### Goal of the exercise
Report how many lines in the data below hold the string "Counseling". Nothing else should appear in the answer.

### Page-level text extractions
"""

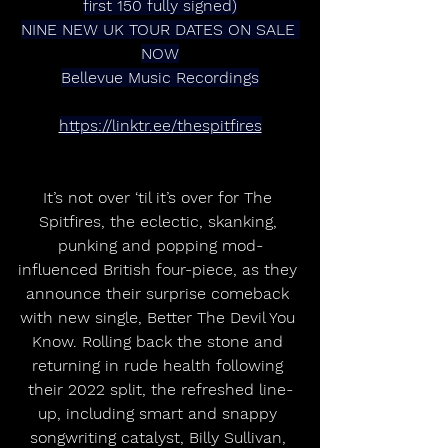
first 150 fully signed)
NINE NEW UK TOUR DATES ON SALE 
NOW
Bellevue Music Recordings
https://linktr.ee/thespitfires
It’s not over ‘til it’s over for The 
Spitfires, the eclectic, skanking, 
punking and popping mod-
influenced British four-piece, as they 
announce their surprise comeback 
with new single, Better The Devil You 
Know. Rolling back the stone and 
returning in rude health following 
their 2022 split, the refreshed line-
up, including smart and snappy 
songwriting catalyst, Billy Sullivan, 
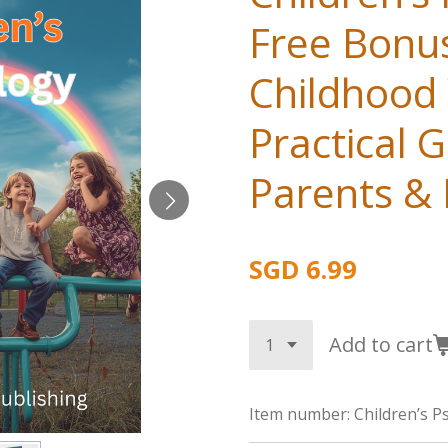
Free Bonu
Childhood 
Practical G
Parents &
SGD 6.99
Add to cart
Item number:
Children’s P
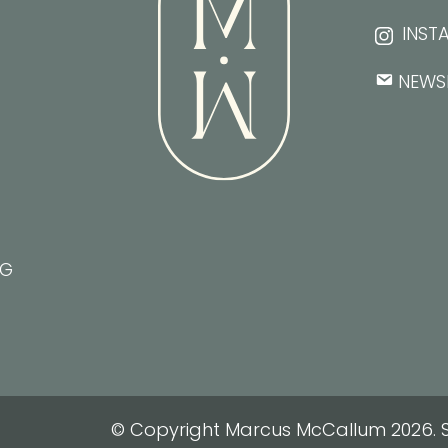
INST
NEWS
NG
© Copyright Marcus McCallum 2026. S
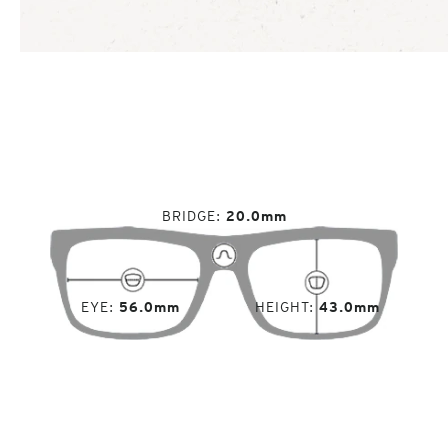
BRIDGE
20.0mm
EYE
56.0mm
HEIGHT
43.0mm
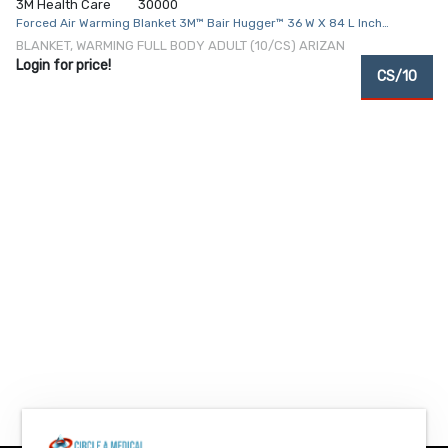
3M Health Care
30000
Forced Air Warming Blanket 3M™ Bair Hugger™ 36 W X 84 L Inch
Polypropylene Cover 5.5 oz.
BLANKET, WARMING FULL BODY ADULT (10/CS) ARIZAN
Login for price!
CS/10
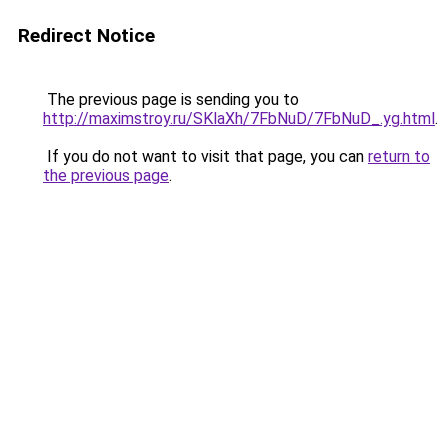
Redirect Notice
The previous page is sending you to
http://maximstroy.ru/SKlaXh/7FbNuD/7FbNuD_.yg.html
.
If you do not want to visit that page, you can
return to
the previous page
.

"""
"""

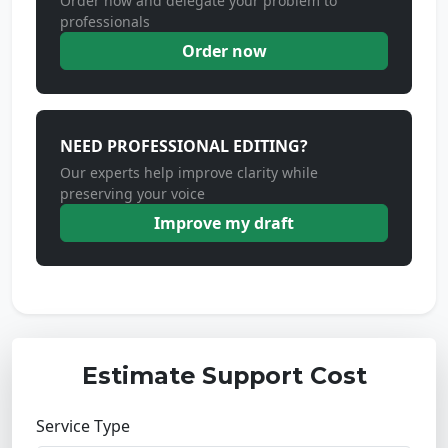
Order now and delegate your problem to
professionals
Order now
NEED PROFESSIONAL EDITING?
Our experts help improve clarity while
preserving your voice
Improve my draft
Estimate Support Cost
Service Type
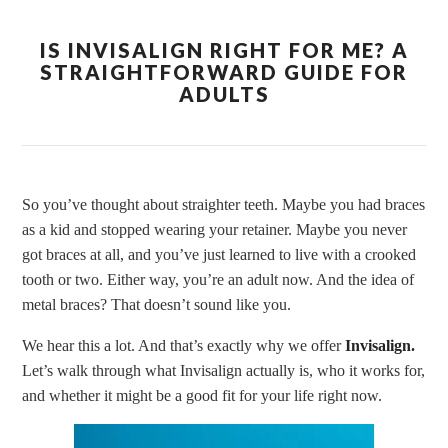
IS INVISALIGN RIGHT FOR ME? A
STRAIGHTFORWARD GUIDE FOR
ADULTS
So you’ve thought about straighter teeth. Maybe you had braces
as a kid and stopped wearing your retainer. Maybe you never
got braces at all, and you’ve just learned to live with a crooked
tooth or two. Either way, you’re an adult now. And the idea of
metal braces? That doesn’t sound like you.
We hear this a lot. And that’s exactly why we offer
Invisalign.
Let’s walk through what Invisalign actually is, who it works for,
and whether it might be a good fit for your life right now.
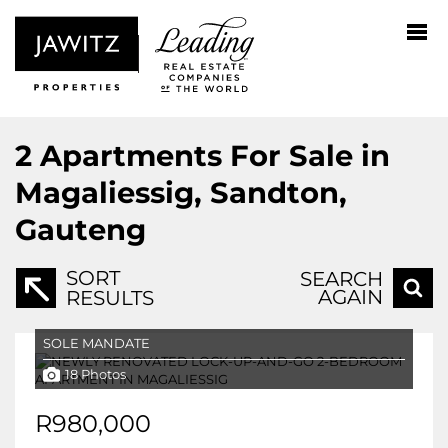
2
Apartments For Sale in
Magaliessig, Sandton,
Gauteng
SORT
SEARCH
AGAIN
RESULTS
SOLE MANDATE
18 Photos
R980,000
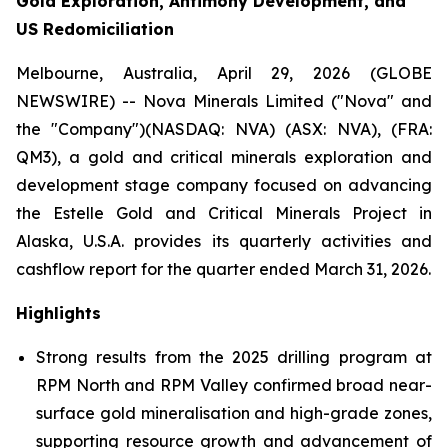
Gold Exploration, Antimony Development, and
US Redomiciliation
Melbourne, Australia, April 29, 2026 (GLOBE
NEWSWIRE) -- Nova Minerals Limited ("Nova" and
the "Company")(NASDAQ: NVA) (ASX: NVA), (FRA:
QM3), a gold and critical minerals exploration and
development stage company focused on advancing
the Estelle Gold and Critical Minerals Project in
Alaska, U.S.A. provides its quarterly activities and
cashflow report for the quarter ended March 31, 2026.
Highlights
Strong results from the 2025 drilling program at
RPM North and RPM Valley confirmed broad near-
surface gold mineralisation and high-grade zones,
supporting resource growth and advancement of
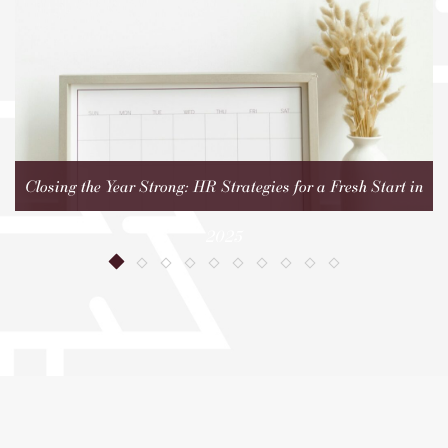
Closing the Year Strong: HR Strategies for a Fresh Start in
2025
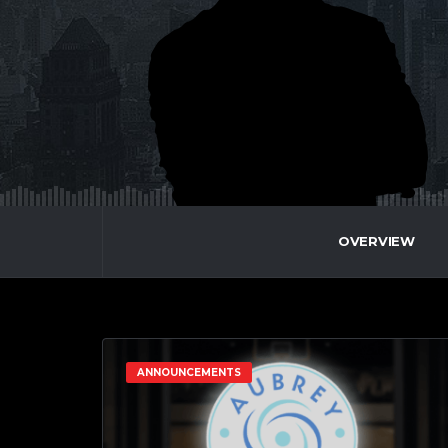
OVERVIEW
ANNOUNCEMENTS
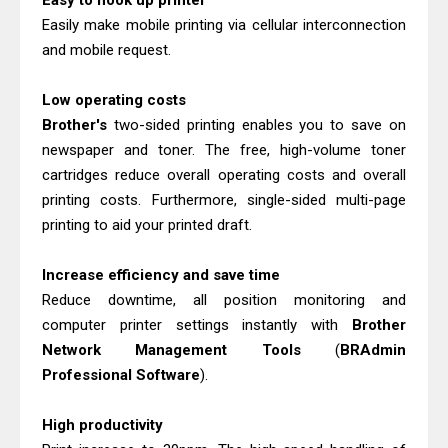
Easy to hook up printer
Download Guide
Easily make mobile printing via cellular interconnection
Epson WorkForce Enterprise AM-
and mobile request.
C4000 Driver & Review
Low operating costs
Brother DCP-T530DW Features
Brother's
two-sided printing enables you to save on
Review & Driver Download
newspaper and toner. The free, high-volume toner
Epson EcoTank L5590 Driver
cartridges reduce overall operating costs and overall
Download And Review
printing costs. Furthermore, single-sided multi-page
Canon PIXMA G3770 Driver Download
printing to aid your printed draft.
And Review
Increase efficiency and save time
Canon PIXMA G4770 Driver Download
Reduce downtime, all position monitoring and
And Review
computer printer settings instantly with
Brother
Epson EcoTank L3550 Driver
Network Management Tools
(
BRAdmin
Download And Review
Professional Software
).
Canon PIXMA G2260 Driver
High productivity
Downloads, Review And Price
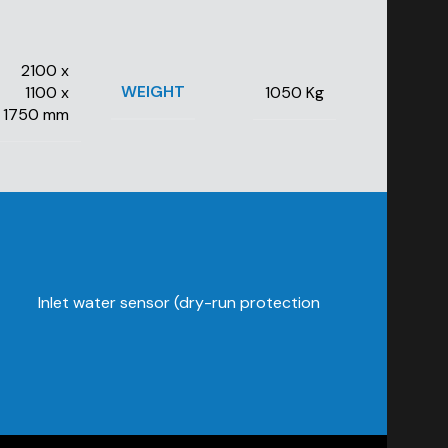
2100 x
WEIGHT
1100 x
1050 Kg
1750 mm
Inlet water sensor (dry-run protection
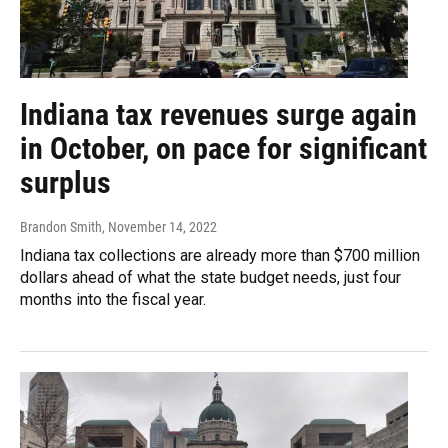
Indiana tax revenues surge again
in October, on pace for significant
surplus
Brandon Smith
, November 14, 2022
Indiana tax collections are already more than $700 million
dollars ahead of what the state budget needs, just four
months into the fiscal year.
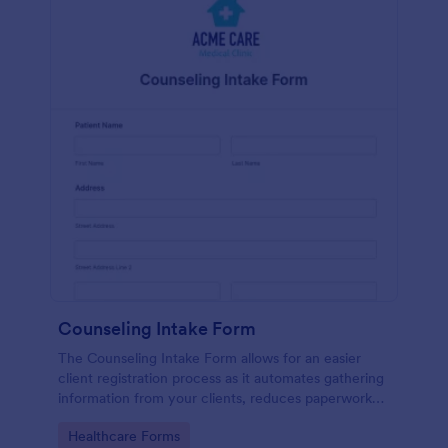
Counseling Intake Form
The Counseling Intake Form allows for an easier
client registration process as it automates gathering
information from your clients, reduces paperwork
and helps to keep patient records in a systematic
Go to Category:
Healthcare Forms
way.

"""

### Task answer
2